When Avvo brought on its new VP of Marketing, Leigh McMillan, it gave me a reason to take a stroll over to Avvo and see what was happening.
SEATTLE, WA – July 21, 2011 – Avvo (www.avvo.com) the largest legal- and health-related Q&A website, where consumers get their questions answered by a community of rated lawyers and doctors, welcomes Leigh McMillan as the company’s first Vice President of Marketing. McMillan will oversee Avvo’s marketing and business unit management, reporting to founder and CEO Mark Britton.
Whoa.
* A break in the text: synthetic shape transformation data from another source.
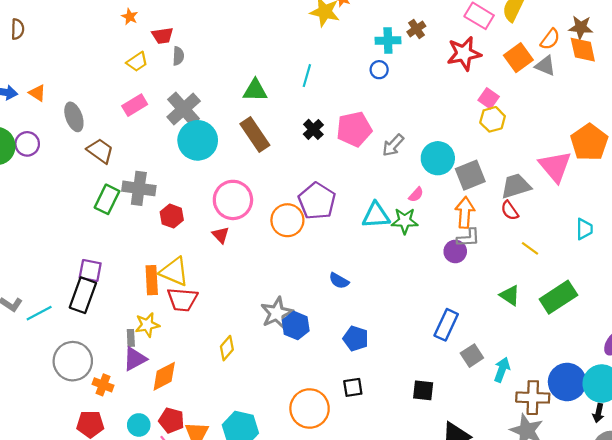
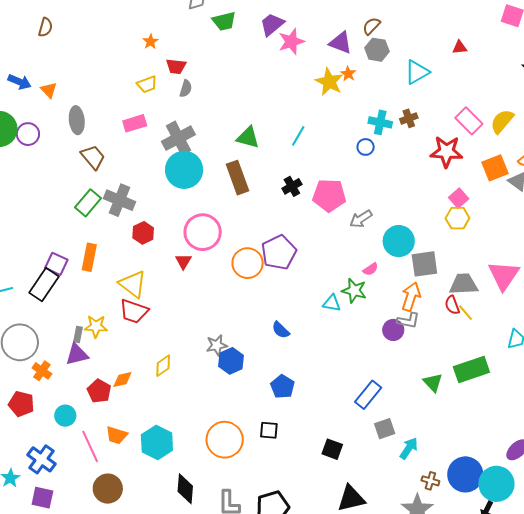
cyan triangle: (376, 215) -> (332, 303), moved, size x0.7
yellow line: (530, 248) -> (465, 313), moved
orange rectangle: (152, 280) -> (89, 257), moved
green rectangle: (558, 297) -> (471, 370), moved
gray star: (277, 313) -> (217, 345), size x0.7
orange diamond: (164, 376) -> (122, 379), moved, size x0.7
brown cross: (533, 398) -> (430, 481), size x0.6
red pentagon: (171, 420) -> (99, 391), moved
When did Avvo go from being a lawyer rating service to “the largest legal-related Q&A website?” Not that Avvo Answers isn’t a part of the whole, or that Avvo’s not the largest (I couldn’t say, but wouldn’t be at all surprised that Avvo is the largest), but when did its focus shift from lawyer ratings, the justification for its existence, to a dubious (the words “utterly worthless” may be overstating the problem, though not by much) scheme to make the world more legally ignorant than when it began?
When Avvo opened its doors, I had a long talk with one of its co-founders, Paul Bloom, who has since moved on to other ventures. Since then, I spent time with CEO Mark Britton, where we argued over various foodstuffs the merits of Avvo ratings and its value to consumers. I like Mark and Paul, and all the other Avvo guys as well, despite whatever misgivings I have about the service. But at no time did I think of Avvo’s hallmark as being other than its lawyer ratings. It appears that I’ve missed the shift.
So is Avvo a lawyer rating service that has its unbearably bad Avvo Answers as a loss-leader? From the press release, no. It’s not a matter of the tail wagging the dog, but that the tail is the dog. Avvo’s primary function is to promote stupid answers to stupid questions.
In another press release, Avvo talks about its “weed-like growth.” Weed-like indeed. The internet has inundated society with monumentally poor legal thought and advice, leaving the public worse for having made the effort. Avvo has chosen to dedicate itself to the creep of ignorance rather than to contribute to a better, more accurate, understanding of the law.
To the extent that Avvo’s claim to legitimacy relied upon the merit of its lawyer ratings, it’s given that away. Avvo could have been part of the solution. Instead, it’s taken the worst element of its business model and elevated it to its primary function. No wonder Avvo’s growing like a weed. Too bad it didn’t choose to bloom like a flower.